Curb the Urge:
I went over this during Week 1, but I want to go over it again here!
Define threshold -
According to Merriam-Webster, threshold is:
1 : the plank, stone, or piece of timber that lies under a door : sill
2 a : gate, door
b (1) : end, boundary; specifically : the end of a runway
(2) : the place or point of entering or beginning : outset
- on the threshold of a new age
3 a : the point at which a physiological or psychological effect begins to be produced
- has a high threshold for pain
b : a level, point, or value above which something is true or will take place and below which it is not or will not
Let’s pay attention to 3a. This is what we are referring to when we talk about threshold with our dogs. If they are over threshold, say barking, lunging, whining at something, it is going to be difficult if not impossible for learning to take place for them. Their brain is already WAY too overwhelmed to make good decisions, so in most cases, retreating and giving more space away from the trigger is the best choice.
While we never want to purposefully put our dogs in such a state of mind, so it is important to learn what your dog’s body language looks like before they might go over threshold. When learning impulse control, we want to keep the dog in such a mindset so that they are able to think clearly.
This week, let’s see how we are doing with thresholds for our dog’s biggest distractors! The following video shows how you can find that. The most common things I’m looking for with this would be how close you can get to a dog or human friend before your dog gets TOO excited, as well as how close they can get to prey. We want them to be able to take food, so take their ability to eat as a really good indicator of how they are feeling. They do not have to DO anything to get food! Just periodically offer them some, and see how they go.
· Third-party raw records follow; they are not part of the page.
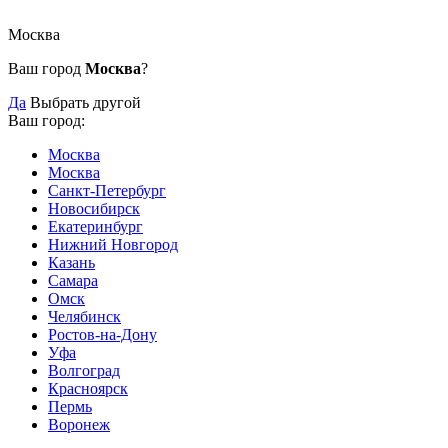
Москва
Ваш город
Москва
?
Да
Выбрать другой
Ваш город:
Москва
Москва
Санкт-Петербург
Новосибирск
Екатеринбург
Нижний Новгород
Казань
Самара
Омск
Челябинск
Ростов-на-Дону
Уфа
Волгоград
Красноярск
Пермь
Воронеж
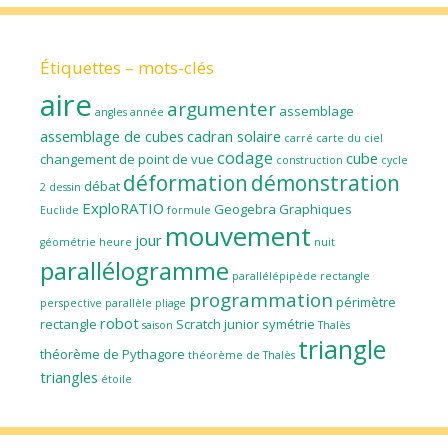
Étiquettes – mots-clés
aire
argumenter
assemblage
angles
année
assemblage de cubes
cadran solaire
carré
carte du ciel
codage
cube
changement de point de vue
construction
cycle
déformation
démonstration
débat
2
dessin
ExploRATIO
Geogebra
Graphiques
Euclide
formule
mouvement
jour
géométrie
heure
nuit
parallélogramme
parallélépipède rectangle
programmation
périmètre
perspective parallèle
pliage
robot
rectangle
Scratch junior
symétrie
saison
Thalès
triangle
théorème de Pythagore
théorème de Thalès
triangles
étoile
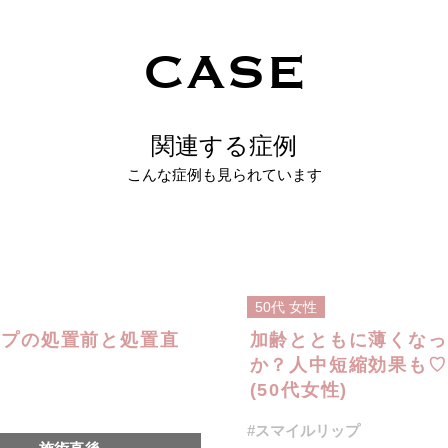
CASE
関連する症例
こんな症例も見られています
50代
女性
ップの処置前と処置直
加齢とともに薄くなっ
か？人中短縮効果も♡
(50代女性)
#スマイルリップ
If you can’t take video (I know sometimes this can be tricky!), that’s OK! Describe your experience in your homework thread, and make note of the distances you get.
My goal is not for your dog to freak out or to rehearse negative behavior - so if you want to stay further away even then you think you can get, that is fine! Again, use their ability to eat as a gauge.
If you start to approach your trigger and your dog stops taking food or takes food from your hand abnormally hard, stop! Other signs of getting too close would be pulling/lunging at the end of the leash, whining or barking, or staring hard. Again, STOP! Turn around, and remember that distance for your work.
NOTE: The purpose of this class is NOT to put your dog in a position where they are scared or acting in a fearful way! In the following exercises when we put this threshold idea in to practice, we want to use people and dogs your dog likes and is not afraid of in any way. The impulse control we are working on is out of excitement!!!
That being said, let’s do some beginning work for dog and/or people friends!
OLMEC Step 1 with a Person or Dog Friend
Remember - Step 1 of the OLMEC System is STATIONARY! Your other dog/person should remain still while you work on finding your “sweet spot” before your dog pulls to go towards them. Once you are about there, move back a little bit, and try some simple exercises. Hand touches, spins, sit or down, etc...
Reward each behavior, and don’t do anything too crazy in terms of stays or anything too complex. After you’ve done that, move back even more and reward. Then try to get closer again, and repeat the process! The goal is to be able to get within 4-5 feet of your friendly dog/person!
Mat Work Part 3 - Beginning the OLMEC System Part 3
By this point you should have a pretty solid stay on your mat. You should also be able to have a little bit of distance and some decent duration. Now let’s add even more distraction!
Start with your dog on their mat, and try to place the bowl that you used in OLMEC Step 2 on the ground a foot away from them. When they stay, reward from your bowl. Continue doing that for about two sessions, and you can add standing up while the bowl is near them (and they are holding their stay!), walking back with the bowl still there, etc...
Make sure that you pick up the bowl BEFORE releasing though. They are probably not ready for that - YET!
Next, eliminate the bowl completely! Now place treats about a foot away on the ground. Same thing as with the bowl, though, in terms of rewards. Pick up any you have on the ground before releasing.
Here’s a video of how you can start having them release off of the mat going past the bowl, if you find that your dog needs an extra challenge this week.
Make sure that you are making it VERY obvious using your body position (not near the bowl at all) and a hand down that they should be coming to you from the release. Reward them heavily, then go with them a bit to send them back to the mat (you’re using your motion to guide them back). Pick up the bowl before releasing them again once you are finished doing that exercise.
Find your dog’s threshold for their most difficult impulse control issue(s)/distractor(s). Write it down to keep track so you don’t forget!
Complete OLMEC Step 1 with a person and/or dog friend. Tell us how you did!
Begin OLMEC Step 3 using your mat! Try to get in at least 3 sessions.